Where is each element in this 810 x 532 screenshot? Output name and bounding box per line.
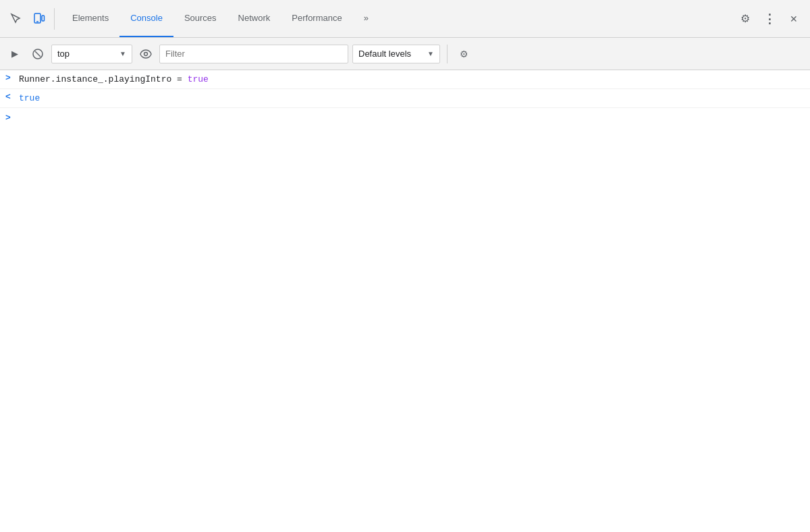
tab-overflow[interactable]: »	[353, 0, 379, 37]
close-button[interactable]: ✕	[783, 8, 805, 30]
execute-script-button[interactable]: ▶	[5, 45, 24, 63]
eye-icon	[140, 49, 152, 59]
context-select-label: top	[57, 49, 115, 59]
console-toolbar: ▶ top ▼ Default levels ▼ ⚙	[0, 38, 810, 70]
clear-icon	[32, 49, 43, 59]
input-content-1: Runner.instance_.playingIntro = true	[19, 72, 805, 86]
clear-console-button[interactable]	[28, 45, 47, 63]
settings-icon: ⚙	[740, 12, 750, 25]
device-toolbar-button[interactable]	[28, 8, 50, 30]
close-icon: ✕	[790, 14, 798, 24]
filter-input[interactable]	[165, 49, 342, 59]
filter-input-container	[159, 45, 348, 63]
toolbar-separator-1	[54, 8, 55, 30]
console-prompt-line[interactable]: >	[0, 108, 810, 127]
prompt-arrow: >	[5, 112, 19, 123]
tab-network[interactable]: Network	[227, 0, 281, 37]
execute-icon: ▶	[11, 49, 18, 59]
code-text-1: Runner.instance_.playingIntro =	[19, 74, 188, 84]
tabs-container: Elements Console Sources Network Perform…	[61, 0, 733, 37]
console-input-line-1: > Runner.instance_.playingIntro = true	[0, 70, 810, 89]
console-settings-icon: ⚙	[460, 49, 468, 59]
prompt-cursor[interactable]	[19, 117, 805, 118]
device-icon	[33, 13, 45, 25]
levels-select[interactable]: Default levels ▼	[352, 45, 440, 63]
devtools-top-toolbar: Elements Console Sources Network Perform…	[0, 0, 810, 38]
tab-performance[interactable]: Performance	[281, 0, 352, 37]
settings-button[interactable]: ⚙	[734, 8, 756, 30]
toolbar-actions: ⚙ ⋮ ✕	[734, 8, 805, 30]
console-output: > Runner.instance_.playingIntro = true <…	[0, 70, 810, 532]
console-settings-button[interactable]: ⚙	[454, 45, 473, 63]
svg-rect-1	[42, 16, 45, 21]
console-output-line-1: < true	[0, 89, 810, 108]
context-arrow-icon: ▼	[119, 50, 126, 57]
output-content-1: true	[19, 91, 805, 105]
tab-elements[interactable]: Elements	[61, 0, 119, 37]
svg-line-4	[35, 51, 40, 57]
levels-select-label: Default levels	[358, 49, 423, 59]
live-expressions-button[interactable]	[136, 45, 155, 63]
context-select[interactable]: top ▼	[51, 45, 132, 63]
input-arrow-1: >	[5, 72, 19, 83]
output-value-true: true	[19, 93, 40, 103]
inspect-icon	[10, 13, 22, 25]
code-value-true-1: true	[188, 74, 209, 84]
console-toolbar-separator	[447, 45, 448, 63]
inspect-element-button[interactable]	[5, 8, 27, 30]
output-arrow-1: <	[5, 91, 19, 102]
tab-console[interactable]: Console	[119, 0, 173, 37]
more-icon: ⋮	[763, 11, 776, 26]
svg-point-5	[144, 52, 148, 55]
levels-arrow-icon: ▼	[427, 50, 434, 57]
tab-sources[interactable]: Sources	[173, 0, 227, 37]
more-options-button[interactable]: ⋮	[759, 8, 780, 30]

**What to do:**
Search the records for the word "prompt". Copy every line that has it.

**Output of the exercise:**
console-prompt-line[interactable]: >	[0, 108, 810, 127]
prompt-arrow: >	[5, 112, 19, 123]
prompt-cursor[interactable]	[19, 117, 805, 118]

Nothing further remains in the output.